There are more than 5 million patient visits per year in the US and EU for highly or moderately emetogenic chemotherapy. Although almost all of these patients are treated with 5-HT3 antagonists such as Zofran, more than 40% still suffer from episodes of nausea and vomiting. New data from two phase II dose-ranging studies (approximately 1,200 patients combined), presented at today's seminar, showed that the use of casopitant in combination with Zofran and dexamethasone produced a complete response rate in up to 86% of patients receiving highly emetogenic chemotherapy, and in up to 85% of patients receiving moderately emetogenic chemotherapy. These response rates were both significantly higher (43% and 21% respectively) than treatment with Zofran and dexamethasone.
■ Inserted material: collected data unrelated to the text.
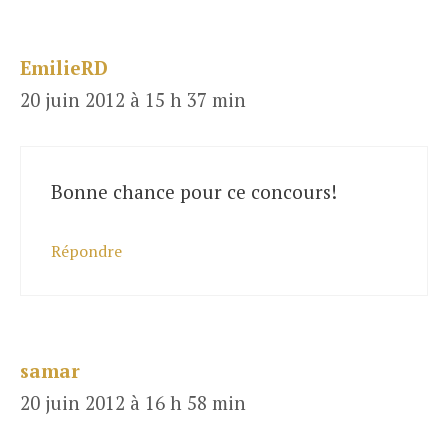
EmilieRD
20 juin 2012 à 15 h 37 min
Bonne chance pour ce concours!
Répondre
samar
20 juin 2012 à 16 h 58 min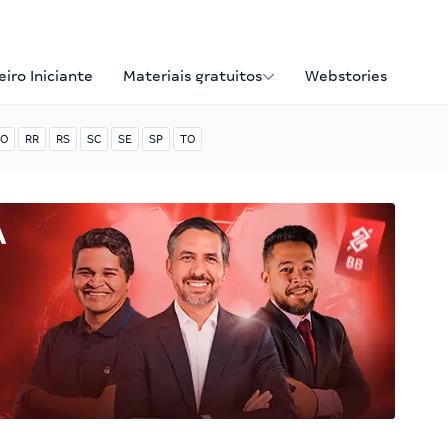
iro Iniciante
Materiais gratuitos
Webstories
O
RR
RS
SC
SE
SP
TO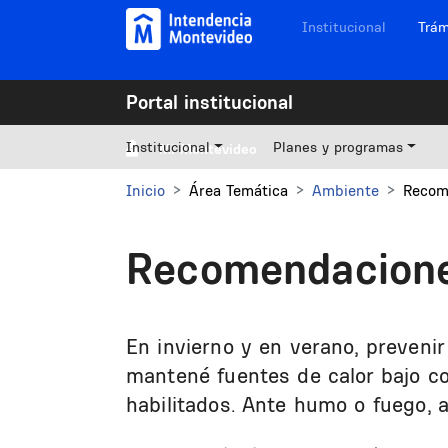
Pasar al contenido principal
Navegación sitios
Institucional
Trám
Portal institucional
Institucional
Planes y programas
Mi Montevideo
Inicio
Área Temática
Ambiente
Recom
Recomendaciones
En invierno y en verano, prevenir
mantené fuentes de calor bajo co
habilitados. Ante humo o fuego, 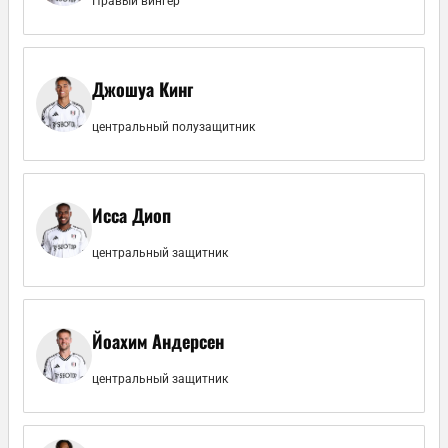
Правый вингер
Джошуа Кинг
центральный полузащитник
Исса Диоп
центральный защитник
Йоахим Андерсен
центральный защитник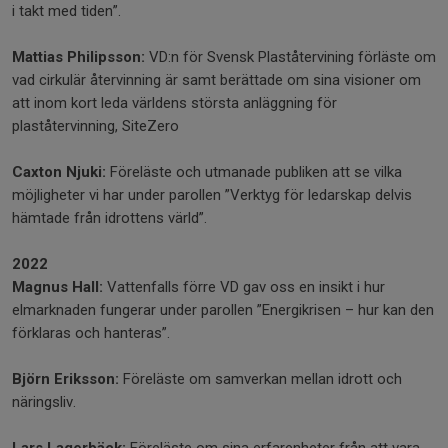
i takt med tiden”.
Mattias Philipsson:
VD:n för Svensk Plaståtervining förläste om
vad cirkulär återvinning är samt berättade om sina visioner om
att inom kort leda världens största anläggning för
plaståtervinning, SiteZero
Caxton Njuki:
Föreläste och utmanade publiken att se vilka
möjligheter vi har under parollen ”Verktyg för ledarskap delvis
hämtade från idrottens värld”.
2022
Magnus Hall:
Vattenfalls förre VD gav oss en insikt i hur
elmarknaden fungerar under parollen ”Energikrisen – hur kan den
förklaras och hanteras”.
Björn Eriksson:
Föreläste om samverkan mellan idrott och
näringsliv.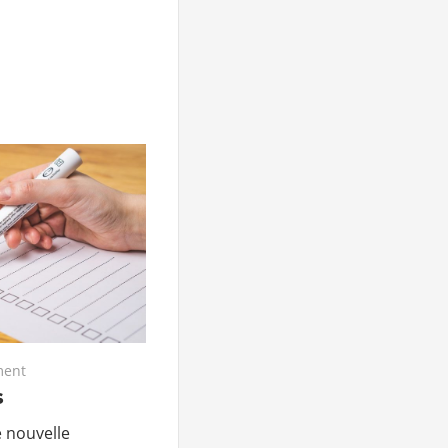
ent
s
e nouvelle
Casopitant also demonstrated significant activity in the prevention of post-operative nausea and vomiting, a problem experienced by up to 50% of high to moderate risk patients despite prophylactic treatment with 5-HT3 antagonists. In a 700 patient phase II dose ranging study, casopitant, in combination with Zofran, demonstrated a complete response rate at 24 hours that was up to 48% higher than treatment with Zofran alone.
Side effects of casopitant plus Zofran both in the CINV and PONV trials were similar to those seen in the control group. The most frequently observed side effects in the CINV studies were nausea, vomiting, constipation, fatigue and asthenia, and in the PONV studies were headache and dizziness.
Casopitant is expected to enter phase III development for CINV and PONV in 2006 with regulatory filing for both indications scheduled during 2007.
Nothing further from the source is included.